TET2 loss-of-function mutations are recurrent events in a wide range of hematological malignancies and a physiologic occurrence in blood cells of healthy older adults. It is currently unknown what determines if a person harboring a somatic TET2 mutation will progress to myelodysplastic syndrome or acute myeloid leukemia. Here we develop a zebrafish tet2 mutant through which we show that tet2 loss leads to restricted hematopoietic differentiation combined with a modest upregulation of p53, which is also characteristic of many inherited bone marrow failure syndromes. Uniquely in the context of emergency hematopoiesis by external stimuli, such as infection or cytokine stimulation, lack of tet2 leads hematopoietic stem cells to undergo excessive proliferation, resulting in an accumulation of immature cells, which are poised to become leukemogenic following additional genetic/epigenetic perturbations. This same phenomenon observed in zebrafish extends to human hematopoietic stem cells, identifying TET2 as a critical relay switch in the context of stress hematopoiesis.

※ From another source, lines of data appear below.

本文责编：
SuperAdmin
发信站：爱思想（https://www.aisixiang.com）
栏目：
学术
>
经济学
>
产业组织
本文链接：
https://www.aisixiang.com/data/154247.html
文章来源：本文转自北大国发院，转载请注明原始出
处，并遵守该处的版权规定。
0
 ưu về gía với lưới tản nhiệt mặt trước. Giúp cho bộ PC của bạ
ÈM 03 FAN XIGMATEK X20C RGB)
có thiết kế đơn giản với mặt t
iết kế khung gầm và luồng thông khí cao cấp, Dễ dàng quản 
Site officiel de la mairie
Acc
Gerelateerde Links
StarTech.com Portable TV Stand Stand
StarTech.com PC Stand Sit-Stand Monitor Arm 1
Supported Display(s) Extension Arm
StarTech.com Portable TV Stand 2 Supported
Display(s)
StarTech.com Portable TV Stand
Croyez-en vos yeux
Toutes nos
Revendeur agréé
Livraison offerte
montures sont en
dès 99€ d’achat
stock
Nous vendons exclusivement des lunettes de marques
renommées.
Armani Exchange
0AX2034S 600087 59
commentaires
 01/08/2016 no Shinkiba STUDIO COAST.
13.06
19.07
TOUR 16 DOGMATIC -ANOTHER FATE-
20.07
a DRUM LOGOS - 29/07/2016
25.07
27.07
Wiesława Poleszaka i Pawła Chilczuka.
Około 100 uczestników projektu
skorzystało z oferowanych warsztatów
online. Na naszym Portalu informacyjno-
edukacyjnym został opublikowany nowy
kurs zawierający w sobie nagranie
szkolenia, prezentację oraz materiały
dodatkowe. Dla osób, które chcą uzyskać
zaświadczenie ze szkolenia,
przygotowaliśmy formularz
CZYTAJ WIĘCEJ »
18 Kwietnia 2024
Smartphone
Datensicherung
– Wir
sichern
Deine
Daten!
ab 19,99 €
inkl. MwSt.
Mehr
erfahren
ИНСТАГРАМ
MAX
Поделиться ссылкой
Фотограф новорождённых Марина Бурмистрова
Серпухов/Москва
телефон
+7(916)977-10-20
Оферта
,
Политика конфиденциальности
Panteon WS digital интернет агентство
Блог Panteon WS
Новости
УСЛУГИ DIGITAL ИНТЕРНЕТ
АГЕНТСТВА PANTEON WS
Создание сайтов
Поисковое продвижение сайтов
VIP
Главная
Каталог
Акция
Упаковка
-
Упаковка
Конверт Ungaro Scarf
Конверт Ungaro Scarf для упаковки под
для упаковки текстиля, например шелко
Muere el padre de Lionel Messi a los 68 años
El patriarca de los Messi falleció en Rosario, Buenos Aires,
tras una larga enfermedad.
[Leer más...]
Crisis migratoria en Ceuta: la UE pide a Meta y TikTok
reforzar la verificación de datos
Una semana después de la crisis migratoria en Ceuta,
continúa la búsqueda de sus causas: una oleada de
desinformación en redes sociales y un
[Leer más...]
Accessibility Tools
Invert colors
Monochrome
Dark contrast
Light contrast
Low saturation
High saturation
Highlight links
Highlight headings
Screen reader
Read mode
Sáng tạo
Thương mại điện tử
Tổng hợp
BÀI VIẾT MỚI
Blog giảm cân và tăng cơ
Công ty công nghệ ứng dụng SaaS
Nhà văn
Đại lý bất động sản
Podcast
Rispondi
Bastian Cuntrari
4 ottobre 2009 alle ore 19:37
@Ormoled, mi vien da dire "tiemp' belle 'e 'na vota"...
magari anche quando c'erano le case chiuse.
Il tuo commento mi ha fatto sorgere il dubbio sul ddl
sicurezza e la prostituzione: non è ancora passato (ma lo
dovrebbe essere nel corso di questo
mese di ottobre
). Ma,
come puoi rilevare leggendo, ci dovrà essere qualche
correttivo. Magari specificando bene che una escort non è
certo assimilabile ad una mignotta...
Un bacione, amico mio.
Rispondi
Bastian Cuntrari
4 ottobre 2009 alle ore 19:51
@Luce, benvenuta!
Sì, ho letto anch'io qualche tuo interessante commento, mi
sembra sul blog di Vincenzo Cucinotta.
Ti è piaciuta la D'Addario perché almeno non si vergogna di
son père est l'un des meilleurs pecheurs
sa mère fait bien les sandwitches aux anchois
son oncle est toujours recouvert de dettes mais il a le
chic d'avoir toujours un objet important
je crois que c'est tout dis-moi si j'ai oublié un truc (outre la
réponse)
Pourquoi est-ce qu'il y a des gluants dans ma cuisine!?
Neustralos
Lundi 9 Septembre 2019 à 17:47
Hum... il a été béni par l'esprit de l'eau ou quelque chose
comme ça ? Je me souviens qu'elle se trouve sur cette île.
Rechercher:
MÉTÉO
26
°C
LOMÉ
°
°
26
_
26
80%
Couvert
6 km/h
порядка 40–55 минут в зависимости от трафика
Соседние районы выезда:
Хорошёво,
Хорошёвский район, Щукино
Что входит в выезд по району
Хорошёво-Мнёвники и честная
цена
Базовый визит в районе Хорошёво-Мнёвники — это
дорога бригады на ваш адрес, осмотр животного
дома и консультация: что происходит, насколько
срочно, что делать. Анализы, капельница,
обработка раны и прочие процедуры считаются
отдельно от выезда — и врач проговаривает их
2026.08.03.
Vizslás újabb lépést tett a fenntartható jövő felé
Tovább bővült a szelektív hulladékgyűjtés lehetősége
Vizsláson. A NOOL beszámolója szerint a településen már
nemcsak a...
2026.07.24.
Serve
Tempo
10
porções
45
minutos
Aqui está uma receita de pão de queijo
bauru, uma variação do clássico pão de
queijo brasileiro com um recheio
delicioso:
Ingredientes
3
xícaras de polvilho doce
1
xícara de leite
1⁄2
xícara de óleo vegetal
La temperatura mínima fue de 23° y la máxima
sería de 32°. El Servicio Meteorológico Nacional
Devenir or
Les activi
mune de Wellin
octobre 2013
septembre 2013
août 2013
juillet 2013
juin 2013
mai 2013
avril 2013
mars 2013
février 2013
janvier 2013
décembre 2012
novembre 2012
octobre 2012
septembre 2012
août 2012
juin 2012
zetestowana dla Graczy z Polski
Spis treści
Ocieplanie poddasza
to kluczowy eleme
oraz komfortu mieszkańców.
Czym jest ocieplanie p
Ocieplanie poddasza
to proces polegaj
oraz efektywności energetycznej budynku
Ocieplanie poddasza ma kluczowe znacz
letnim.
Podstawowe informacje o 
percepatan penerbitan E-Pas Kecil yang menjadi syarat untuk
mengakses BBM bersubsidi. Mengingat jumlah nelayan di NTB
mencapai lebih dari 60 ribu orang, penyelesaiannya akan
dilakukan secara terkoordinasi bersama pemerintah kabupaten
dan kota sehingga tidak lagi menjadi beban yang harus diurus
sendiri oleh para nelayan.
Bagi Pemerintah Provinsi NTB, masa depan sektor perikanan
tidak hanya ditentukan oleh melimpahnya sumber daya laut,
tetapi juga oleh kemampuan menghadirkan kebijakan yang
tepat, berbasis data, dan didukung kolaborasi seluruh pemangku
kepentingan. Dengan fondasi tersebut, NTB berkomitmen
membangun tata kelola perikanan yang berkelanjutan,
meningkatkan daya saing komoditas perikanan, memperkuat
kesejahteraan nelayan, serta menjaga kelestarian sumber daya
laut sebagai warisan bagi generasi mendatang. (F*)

TET2功能丧失突变是多种血液恶性肿瘤中的反复事件，也是健康老年人血细胞中的一种生理现象。目前尚不清楚是什么决定了携带体细胞 TET2突变的人是否会发展为骨髓增生异常综合征或急性髓性白血病。在这里，我们开发了斑马鱼tet2突变体，通过它我们显示tet2缺失导致造血分化受限，同时 p53 适度上调，这也是许多遗传性骨髓衰竭综合征的特征。在外部刺激（如感染或细胞因子刺激）的紧急造血背景下，缺乏tet2导致造血干细胞过度增殖，导致未成熟细胞的积累，这些细胞在额外的遗传/表观遗传扰动后准备成为白血病细胞。在斑马鱼中观察到的同样现象延伸到人类造血干细胞，将 TET2 确定为应激造血背景下的关键继电器开关。